The dataset is derived from the HTTP dataset Canadian Society Of Immigration Consultants (CSIC) 2010 developed by the Information Security Institute of CSIC (National Committee for Spanish Studies), which generates traffic for e-commerce Web applications, including 36,000 normal requests and more than 25,000 exception requests. HTTP requests are marked as normal or abnormal. The data set includes SQL injection, buffer overflow, information collection, file disclosure, Carriage Return/line Feed (CRLF) injection, XSS, server-side inclusion, parameter tampering, and other attacks. It is divided into three different subsets. In the training phase, a subset with normal flow is selected. In the testing phase, two subsets are selected, one of which is normal traffic and the other one is malicious traffic.

4.2.2 Data pre-processing

The data set is consist of HTTP protocol request. Firstly, the access path and access parameters are extracted from them and then detecting the summarized parameter features to obtain the attribute values of the model.

Normalized data is obtained through data preprocessing. The training set data is classified according to the URL identifier, and the training sets with different URL identifiers are obtained and the training sets of each group are established respectively.

4.3 Experiment

The specific system information is as follows:

1)
System: linux (ubuntu16.04)
2)
Software environment: hadoop2.7.3, openjdk-8-jdk, anaconda, libsvm3.22, hmmlearn.

Hadoop Distributed File System (HDFS) is used to store data sets, anaconda is used to complete data preprocessing, the hmmlearn library is used to implement HMM model, the libsvm library is used to implement SVM algorithm, and then, the model system is established.

Because of the difference between access requests, it is necessary to separately establish models for each type of access request. First, the data set is classified according to the URL, and the data set of each URL is obtained. Data preprocessing is then performed to obtain normalized data.

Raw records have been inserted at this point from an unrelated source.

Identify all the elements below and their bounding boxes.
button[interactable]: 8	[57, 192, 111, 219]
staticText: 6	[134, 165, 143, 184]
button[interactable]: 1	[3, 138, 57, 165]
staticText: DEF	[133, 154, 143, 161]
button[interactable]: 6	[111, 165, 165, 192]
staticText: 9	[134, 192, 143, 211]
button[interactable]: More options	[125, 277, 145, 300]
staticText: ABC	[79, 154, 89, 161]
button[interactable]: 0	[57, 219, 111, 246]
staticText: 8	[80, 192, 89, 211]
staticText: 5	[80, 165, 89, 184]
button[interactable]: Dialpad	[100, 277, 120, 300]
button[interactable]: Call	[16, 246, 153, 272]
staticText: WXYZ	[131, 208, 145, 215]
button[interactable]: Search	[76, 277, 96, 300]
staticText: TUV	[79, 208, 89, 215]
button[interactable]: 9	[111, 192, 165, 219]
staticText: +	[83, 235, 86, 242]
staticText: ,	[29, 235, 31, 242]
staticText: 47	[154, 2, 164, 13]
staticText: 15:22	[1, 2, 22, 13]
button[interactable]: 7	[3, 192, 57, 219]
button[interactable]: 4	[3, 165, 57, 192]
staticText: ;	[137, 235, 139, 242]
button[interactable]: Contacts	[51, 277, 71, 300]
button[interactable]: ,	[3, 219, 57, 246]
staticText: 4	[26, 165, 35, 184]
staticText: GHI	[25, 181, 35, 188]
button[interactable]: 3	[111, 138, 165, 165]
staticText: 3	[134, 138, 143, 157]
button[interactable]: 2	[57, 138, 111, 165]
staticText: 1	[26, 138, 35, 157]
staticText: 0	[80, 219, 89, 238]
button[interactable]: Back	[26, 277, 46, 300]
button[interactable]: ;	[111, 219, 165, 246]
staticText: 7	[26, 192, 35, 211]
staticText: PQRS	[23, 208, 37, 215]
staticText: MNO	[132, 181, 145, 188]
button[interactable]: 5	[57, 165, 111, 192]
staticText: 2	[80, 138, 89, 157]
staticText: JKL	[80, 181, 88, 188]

The parameter type tagging process using the HMM learn library is divided into two steps:

In the first step, the data is classified according to different parameters of different URLs, and then, the pre-processing is performed to obtain the observation set of the parameter values to calculate the model parameters. The Gaussian HMM is used to calculate the model and the resulting model parameters are saved.

In the second step, the obtained model is used for calculating the probability of each observation sequence, which is used to identify the parameter type of the URL. The different parameter values of the same URL are preprocessed and then written into the dataset.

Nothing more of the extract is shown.